Differentiation using JAX#

JAX, amongst other things, is a powerful tool for computing derivatives of native Python and NumPy code. Awkward Array implements support for the jax.grad(), jax.jvp() and jax.vjp() JAX functions for computing gradients and forward/reverse-mode Jacobian-vector/vector-Jacobian products of functions that operate upon Awkward Arrays. Only a subset of Awkward Array operations can be differentiated through, including:

  • ufunc operations like x + y

  • reducers like ak.sum()

  • slices like x[1:]

How to differentiate Awkward Arrays?#

For this notebook (which is evaluated on a CPU), we need to configure JAX to use only the CPU.

import jax
jax.config.update("jax_platform_name", "cpu")

Next, we must call ak.jax.register_and_check() to register Awkward’s JAX integration.

import awkward as ak
ak.jax.register_and_check()

Let’s define a simple function that accepts an Awkward Array.

def reverse_sum(array):
    return ak.sum(array[::-1], axis=0)

We can then create an array with which to evaluate reverse_sum. The backend argument ensures that we build an Awkward Array that is backed by jax.Array (jaxlib.xla_extension.ArrayImpl) buffers, which power JAX’s automatic differentiation and JIT compiling features. However, Awkward Array’s JAX backend does not support JIT compilation on reducers as XLA requires array sizes to not be dependent on data values at compile-time.

array = ak.Array([[1.0, 2.0, 3.0], [], [4.0, 5.0]], backend="jax")
reverse_sum(array)
[5.0,
 7.0,
 3.0]
-----------------
backend: jax
nbytes: 24 B
type: 3 * float64

Computing the JVP of reverse_sum requires a tangent vector, which can also be defined as an Awkward Array:

tangent = ak.Array([[0.0, 0.0, 0.0], [], [0.0, 1.0]], backend="jax")
value_jvp, jvp_grad = jax.jvp(reverse_sum, (array,), (tangent,))

jax.jvp() returns both the value of reverse_sum evaluated at array:

value_jvp
[5.0,
 7.0,
 3.0]
-----------------
backend: jax
nbytes: 24 B
type: 3 * float64
assert value_jvp.to_list() == reverse_sum(array).to_list()

and the JVP evaluted at array for the given tangent:

jvp_grad
[0.0,
 1.0,
 0.0]
-----------------
backend: jax
nbytes: 24 B
type: 3 * float64

Similarly, VJP of reverse_sum can be computed as:

value_vjp, func_vjp = jax.vjp(reverse_sum, array)

where value_vjp is the function (reverse_sum) evaluated at array (forward pass):

assert value_vjp.to_list() == reverse_sum(array).to_list()

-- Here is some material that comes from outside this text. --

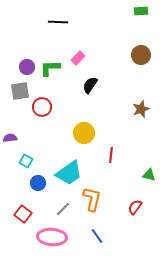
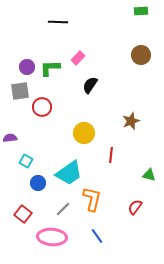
brown star: moved 10 px left, 12 px down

and func_vjp is a function that takes a cotangent vector as an argument and returns the VJP (backward pass):

cotanget = ak.Array([0., 1., 0.], backend="jax")
func_vjp(value_vjp)
(<Array [[5.0, 7.0, 3.0], [], [5.0, 7.0]] type='3 * var * float64'>,)

JAX’s own documentation encourages the user to use jax.numpy instead of the canonical numpy module when operating upon JAX arrays. However, jax.numpy does not understand Awkward Arrays, so for ak.Arrays you should use the normal ak and numpy functions instead.